Off-Balance Sheet Financing
We transfer our Nordstrom co-branded VISA credit card receivables to a third-party trust that issued $200 million of VISA receivable backed
securities to third parties in 2002; those securities mature in April 2007. The outstanding balance of the co-branded VISA credit card receivables
exceeds the receivable backed securities balance. As a result, we hold securities that represent our beneficial interests in the trust, recorded as
investment in asset backed securities in our consolidated balance sheets. We do not record the $200.0 million of VISA receivable backed securities
or the co-branded Nordstrom VISA credit card receivables transferred to the trust on our consolidated balance sheets.

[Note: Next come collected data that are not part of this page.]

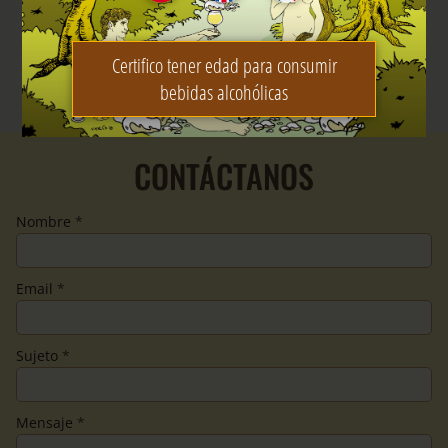
Certifico tener edad para consumir
bebidas alcohólicas
CONTÁCTANOS
Nombre
*
Email
*
Sujeto
*
Mensaje
*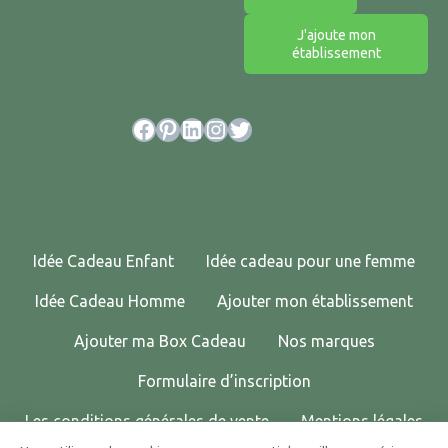
J'ajoute mon
établissement
Facebook
Pinterest
LinkedIn
Instagram
Twitter
Idée Cadeau Enfant
Idée cadeau pour une femme
Idée Cadeau Homme
Ajouter mon établissement
Ajouter ma Box Cadeau
Nos marques
Formulaire d’inscription
Les conditions générales de vente
Mentions légales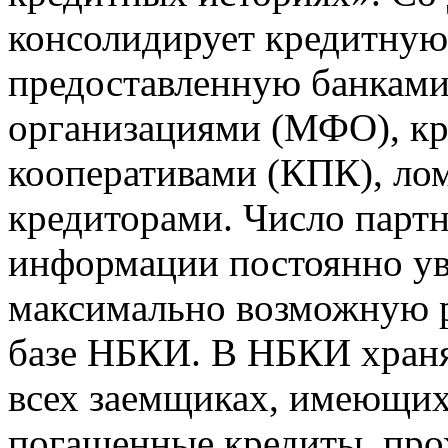
консолидирует кредитну
предоставленную банкам
организациями (МФО), к
кооперативами (КПК), ло
кредиторами. Число парт
информации постоянно уве
максимально возможную р
базе НБКИ. В НБКИ храня
всех заемщиках, имеющи
погашенные кредиты, пр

In the past, this off-balance sheet financing provided us a cost-effective source of capital. See Note 8 for a further description of our off-balance
sheet financing activities, including the amounts of income and cash flows arising from the arrangement and the amounts of our beneficial interests.
Interest Rate Swaps
To manage our interest rate risk, we entered into an interest rate swap agreement in 2003, which had a $250.0 million notional amount expiring in
January 2009. Under the agreement, we receive a fixed rate of 5.63% and pay a variable rate based on LIBOR plus a margin of 2.3% set at six-month
intervals (7.09% at January 28, 2006). The interest rate swap agreement had a fair value of $(11.1) million and $(7.8) million at the end of 2005 and 2004.